Einfachheit statt Komplexität: Das Standardprodukt für KMU
Werding fordert ein renditeorientiertes, aber zugleich einfaches Vorsorgeprodukt für die private Altersvorsorge – eine Art moderner Riester mit verpflichtender Teilnahme, aber flexibler Ausstiegsoption („Opt-Out“), beispielsweise wenn bereits in Immobilien investiert wird. Dieses Produkt soll auch für kleine und mittlere Unternehmen (KMU) in der bAV nutzbar sein, um dort Klarheit und Übersicht in einem sonst vielfach verwirrenden Produktdschungel zu schaffen. Gerade kleinere Betriebe scheitern derzeit oft an der Vielzahl von Durchführungswegen und Angeboten, was die Verbreitung der bAV hemmt. Die Daten von Bundesarbeitsministerium und Umfrageinstitut Verian bestätigen diesen Trend: Nur knapp ein Viertel der Kleinunternehmen mit bis zu vier Mitarbeitern bietet eine bAV, und die Quote unter jüngeren und geringer verdienenden Beschäftigten liegt noch niedriger.
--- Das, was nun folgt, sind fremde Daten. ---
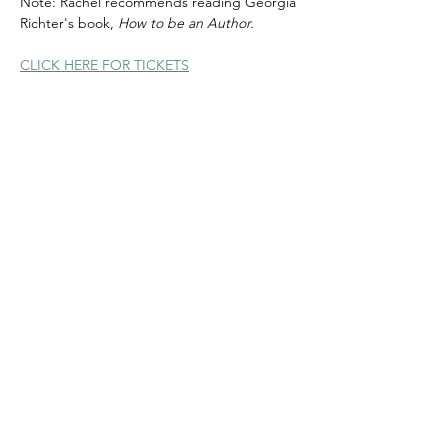
Note: Rachel recommends reading Georgia 
Richter's book, 
How to be an Author.
CLICK HERE FOR TICKETS
Share this event
© 2020 FAWWA. Site created by
Sites4Good with
Wix.com
ABN
11 163 101
750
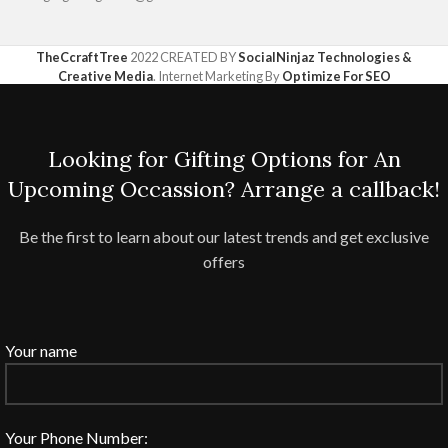
TheCcraftTree
2022 CREATED BY
SocialNinjaz Technologies &
Creative Media
. Internet Marketing By
Optimize For SEO
Looking for Gifting Options for An
Upcoming Occassion? Arrange a callback!
Be the first to learn about our latest trends and get exclusive
offers
Your name
Your Phone Number:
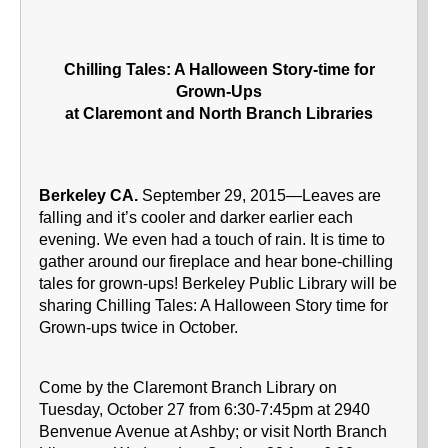
Chilling Tales: A Halloween Story-time for
Grown-Ups
at Claremont and North Branch Libraries
Berkeley CA.
September 29, 2015—Leaves are
falling and it’s cooler and darker earlier each
evening. We even had a touch of rain. It is time to
gather around our fireplace and hear bone-chilling
tales for grown-ups! Berkeley Public Library will be
sharing Chilling Tales: A Halloween Story time for
Grown-ups twice in October.
Come by the Claremont Branch Library on
Tuesday, October 27 from 6:30-7:45pm at 2940
Benvenue Avenue at Ashby; or visit North Branch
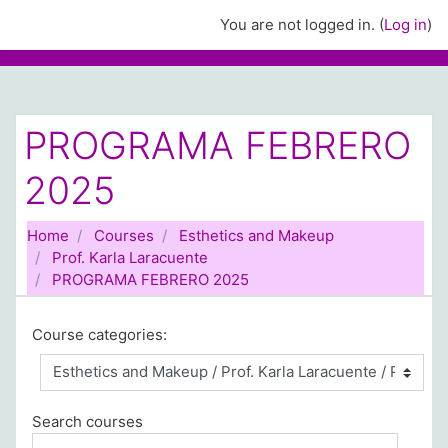
Skip to main content
You are not logged in. (
Log in
)
PROGRAMA FEBRERO
2025
Home
Courses
Esthetics and Makeup
Prof. Karla Laracuente
PROGRAMA FEBRERO 2025
Course categories:
Search courses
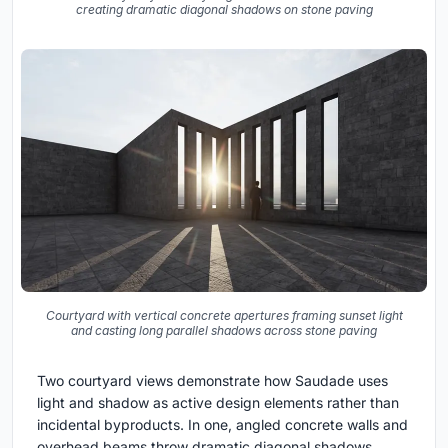
creating dramatic diagonal shadows on stone paving
Courtyard with vertical concrete apertures framing sunset light
and casting long parallel shadows across stone paving
Two courtyard views demonstrate how Saudade uses
light and shadow as active design elements rather than
incidental byproducts. In one, angled concrete walls and
overhead beams throw dramatic diagonal shadows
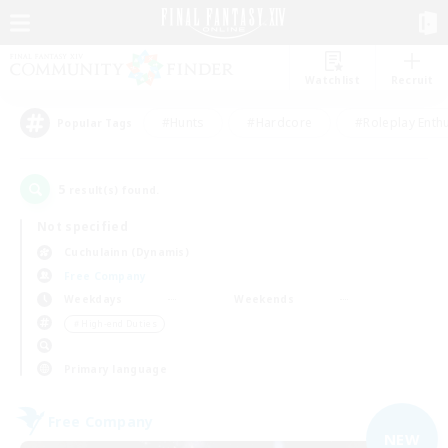
Watchlist
Recruit
#Hunts
#Hardcore
#Roleplay Enth
Popular Tags
5
result(s) found.
Not specified
Cuchulainn (Dynamis)
Free Company
Weekdays
Weekends
＃High-end Duties
Primary language
Free Company
NEW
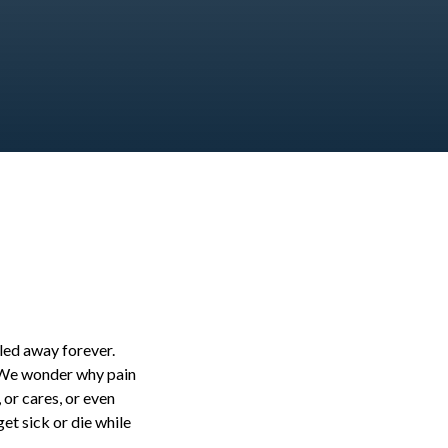
bled away forever.
. We wonder why pain
 or cares, or even
et sick or die while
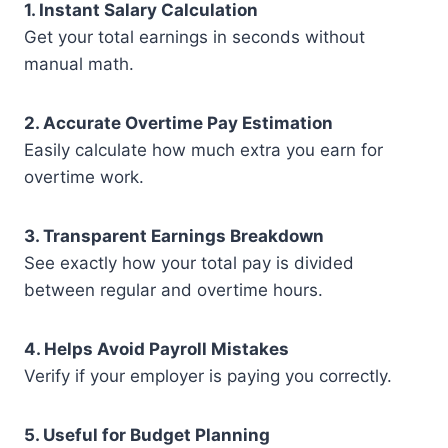
1. Instant Salary Calculation
Get your total earnings in seconds without
manual math.
2. Accurate Overtime Pay Estimation
Easily calculate how much extra you earn for
overtime work.
3. Transparent Earnings Breakdown
See exactly how your total pay is divided
between regular and overtime hours.
4. Helps Avoid Payroll Mistakes
Verify if your employer is paying you correctly.
5. Useful for Budget Planning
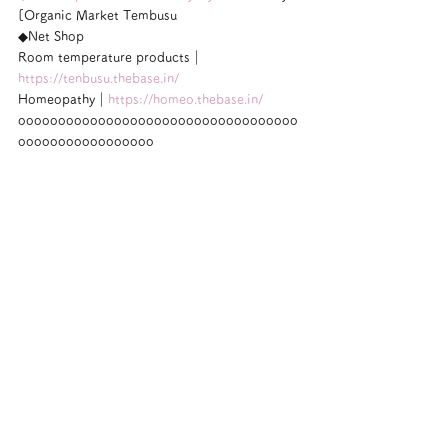
[Organic Market Tembusu
◆Net Shop
Room temperature products｜
https://tenbusu.thebase.in/
Homeopathy｜
https://homeo.thebase.in/
ooooooooooooooooooooooooooooooooooo
ooooooooooooooooo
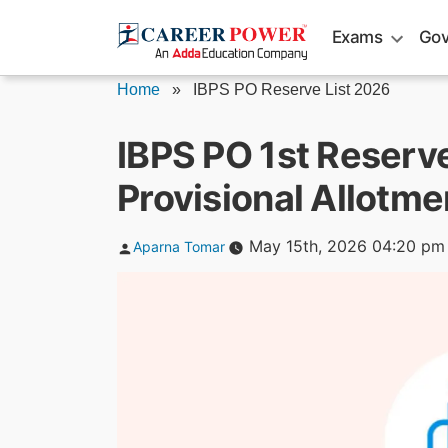
Skip
Exams
Gov
to
content
Home
»
IBPS PO Reserve List 2026
IBPS PO 1st Reserv
Provisional Allotm
Posted
May 15th, 2026 04:20 pm
Aparna Tomar
by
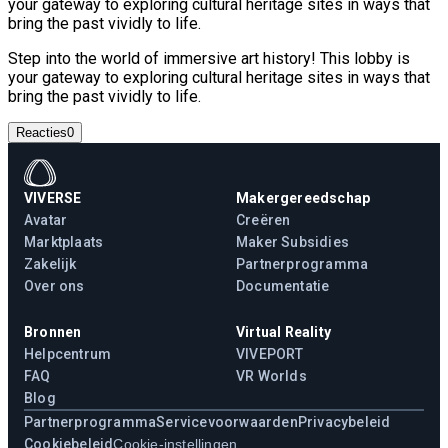
your gateway to exploring cultural heritage sites in ways that
bring the past vividly to life.
Step into the world of immersive art history! This lobby is
your gateway to exploring cultural heritage sites in ways that
bring the past vividly to life.
Reacties
0
VIVERSE
Makergereedschap
Avatar
Creëren
Marktplaats
Maker Subsidies
Zakelijk
Partnerprogramma
Over ons
Documentatie
Bronnen
Virtual Reality
Helpcentrum
VIVEPORT
FAQ
VR Worlds
Blog
Partnerprogramma
Servicevoorwaarden
Privacybeleid
Cookiebeleid
Cookie-instellingen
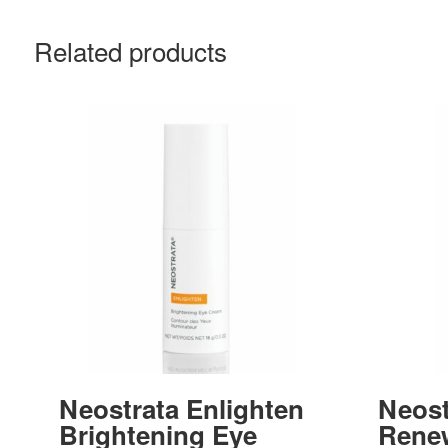
Related products
Neostrata Enlighten
Neost
Brightening Eye
Rene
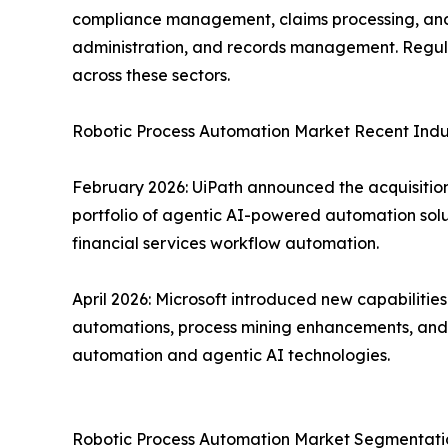
compliance management, claims processing, and f
administration, and records management. Regula
across these sectors.
Robotic Process Automation Market Recent Ind
February 2026: UiPath announced the acquisition 
portfolio of agentic AI-powered automation solu
financial services workflow automation.
April 2026: Microsoft introduced new capabiliti
automations, process mining enhancements, and d
automation and agentic AI technologies.
Robotic Process Automation Market Segmentatio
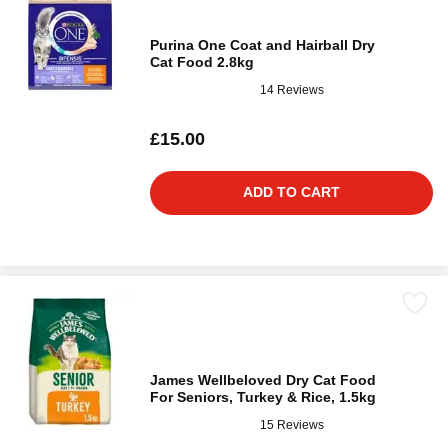
Purina One Coat and Hairball Dry
Cat Food 2.8kg
14 Reviews
£15.00
ADD TO CART
James Wellbeloved Dry Cat Food
For Seniors, Turkey & Rice, 1.5kg
15 Reviews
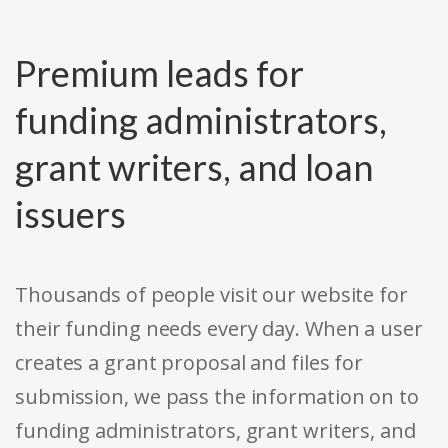
Premium leads for
funding administrators,
grant writers, and loan
issuers
Thousands of people visit our website for
their funding needs every day. When a user
creates a grant proposal and files for
submission, we pass the information on to
funding administrators, grant writers, and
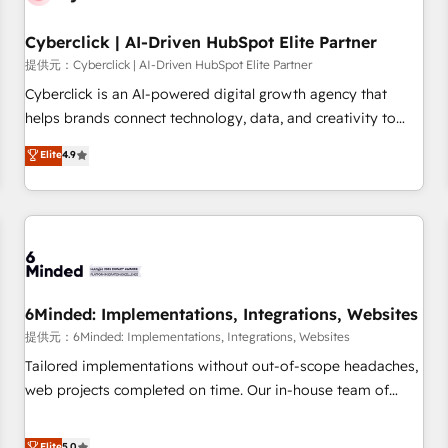
Partner of the Year 2022, máximo reconocimiento del
Cyberclick | AI-Driven HubSpot Elite Partner
ecosistema. Elite Solutions Partner, el nivel más alto. +700
clientes implementados en LATAM, Marcas como Hyatt,
提供元：Cyberclick | AI-Driven HubSpot Elite Partner
Hospital ABC, Hogares Unión, Yves Rocher, MacStore, Café
Cyberclick is an AI-powered digital growth agency that
Britt, Bella Piel, confiaron en nosotros para impulsar la
helps brands connect technology, data, and creativity to
eficiencia de sus procesos en HubSpot. No necesitas tener
achieve measurable results. Founded in Barcelona and
Elite
4.9
todas las respuestas para empezar. Te ayudamos a
operating across Spain, LATAM, and the UK, we support
identificar el primer caso de uso que más impacto te dará.
global companies in building smarter marketing, sales, and
Solo continúas si ves valor real en los primeros 14 días.
customer success strategies. As the only HubSpot Elite
Partner in Iberia (Spain & Portugal), we combine human
insight with intelligent automation to drive sustainable
growth. Our multidisciplinary team designs solutions that
simplify complexity, boost performance, and turn
6Minded: Implementations, Integrations, Websites
innovation into real impact. 🌍 Highlights • HubSpot Partner
提供元：6Minded: Implementations, Integrations, Websites
since 2012 • 2022 EMEA Impact Award: Best Integration •
Tailored implementations without out-of-scope headaches,
150+ successful HubSpot projects • Clients in 30+ industries
web projects completed on time. Our in-house team of
• Proprietary technology for integrations • Multilingual team:
certified CRM architects, experts, developers, designers, and
English, Spanish, Portuguese & Italian 👉 Grow smarter with
marketers handles all aspects of your HubSpot. ✨ 400+
Elite
5.0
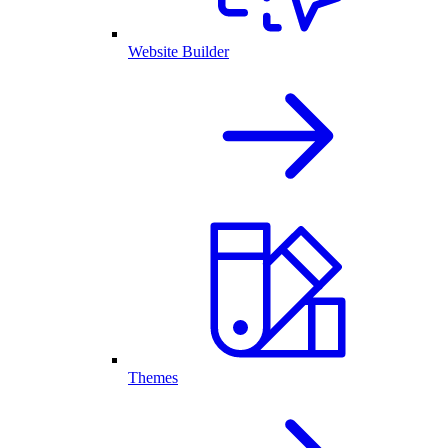
Website Builder
Themes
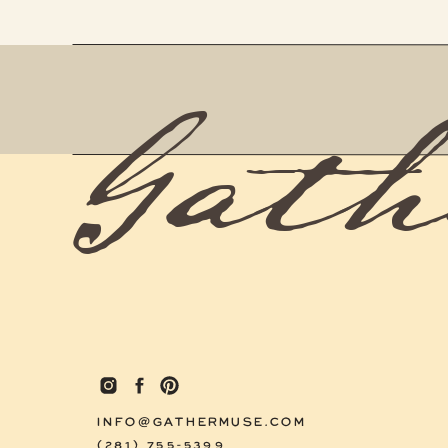
Gath
INFO@GATHERMUSE.COM
(281) 755-5399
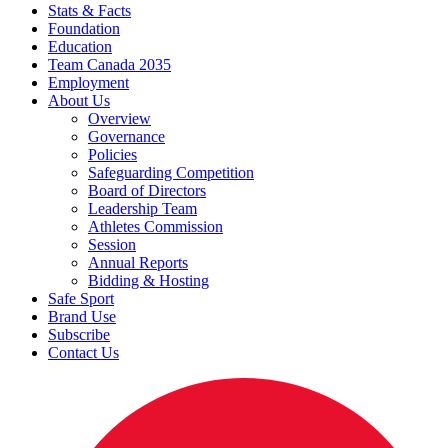
Stats & Facts
Foundation
Education
Team Canada 2035
Employment
About Us
Overview
Governance
Policies
Safeguarding Competition
Board of Directors
Leadership Team
Athletes Commission
Session
Annual Reports
Bidding & Hosting
Safe Sport
Brand Use
Subscribe
Contact Us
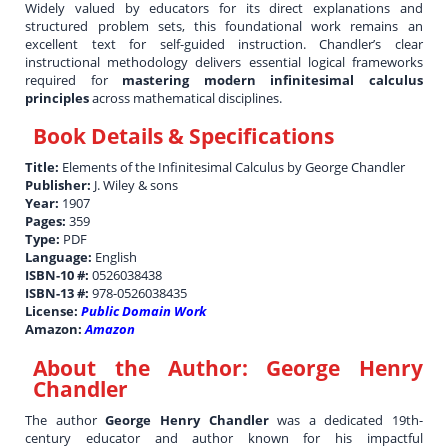
Widely valued by educators for its direct explanations and
structured problem sets, this foundational work remains an
excellent text for self-guided instruction. Chandler’s clear
instructional methodology delivers essential logical frameworks
required for
mastering modern infinitesimal calculus
principles
across mathematical disciplines.
Book Details & Specifications
Title:
Elements of the Infinitesimal Calculus by George Chandler
Publisher:
J. Wiley & sons
Year:
1907
Pages:
359
Type:
PDF
Language:
English
ISBN-10 #:
0526038438
ISBN-13 #:
978-0526038435
License:
Public Domain Work
Amazon:
Amazon
About the Author:
George Henry
Chandler
The author
George Henry Chandler
was a dedicated 19th-
century educator and author known for his impactful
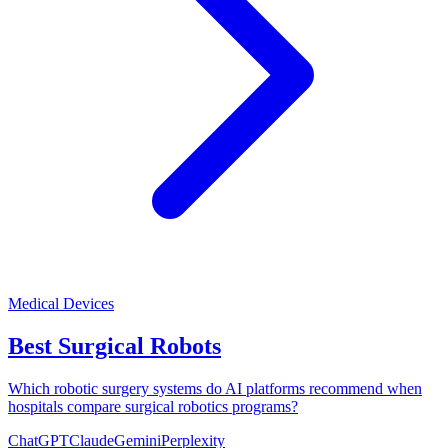
Medical Devices
Best Surgical Robots
Which robotic surgery systems do AI platforms recommend when
hospitals compare surgical robotics programs?
ChatGPT
Claude
Gemini
Perplexity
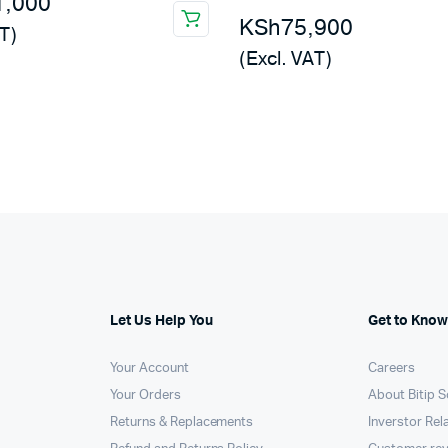
1,000
KSh
75,900
T)
(Excl. VAT)
Let Us Help You
Get to Know
Your Account
Careers
Your Orders
About Bitip S
Returns & Replacements
Inverstor Rel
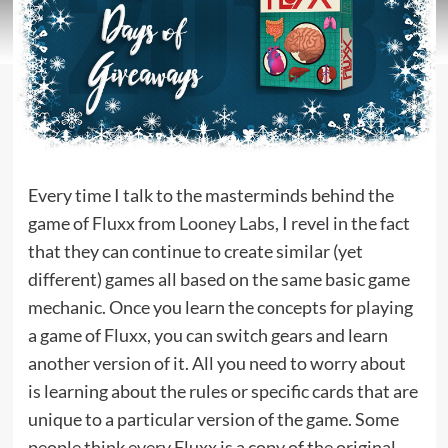
Every time I talk to the masterminds behind the
game of Fluxx from
Looney Labs
, I revel in the fact
that they can continue to create similar (yet
different) games all based on the same basic game
mechanic. Once you learn the concepts for playing
a game of Fluxx, you can switch gears and learn
another version of it. All you need to worry about
is learning about the rules or specific cards that are
unique to a particular version of the game. Some
people think every Fluxx is a copy of the original,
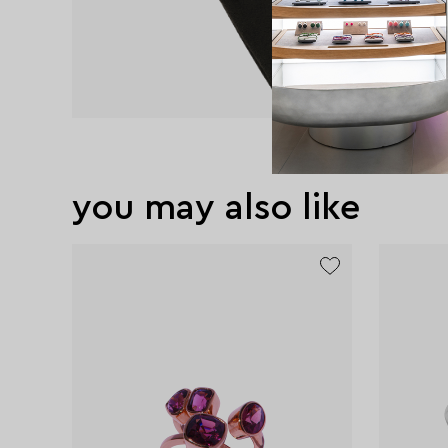
you may also like
exclusive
Abkehr von der Aktienrente: Werding warnt vor Risiken
Kritisch sieht Werding hingegen die von der Vorgängerregierung geplante „Generationenkapital“-Lösung, die Staatsverschuldung in Aktienfonds investieren wollte. Für ihn ist die sogenannte Aktienrente kein verlässliches Instrument, um die Altersversorgung langfristig zu sichern. Die Gefahr, dass diese Rücklagen zweckentfremdet werden, ist zu groß. Deshalb plädiert er klar: „Keine Kapitaldeckung in der gesetzlichen Rentenversicherung.“ Auch eine erweiterte Aktienrente, bei der ein fester Anteil der Beiträge in Fonds fließt, hält er für problematisch. Angesichts dieser Herausforderungen stellt Werding nüchtern fest: „Da werden wir nicht drumherum kommen“ – das bedeutet eine umfassende Reform der bAV und privaten Vorsorge als dringend notwendig.

Die Altersvorsorge steht vor einem Wendepunkt: Zwischen komplexen politischen Vorhaben und der praktischen Realität kleiner Betriebe herrscht eine deutliche Kluft. Die Lösung, so Werding, liegt in klaren Strukturen, einfachen Produkten und einer realistischen Einschätzung der Rolle von Kapitalmärkten in der Rentenpolitik.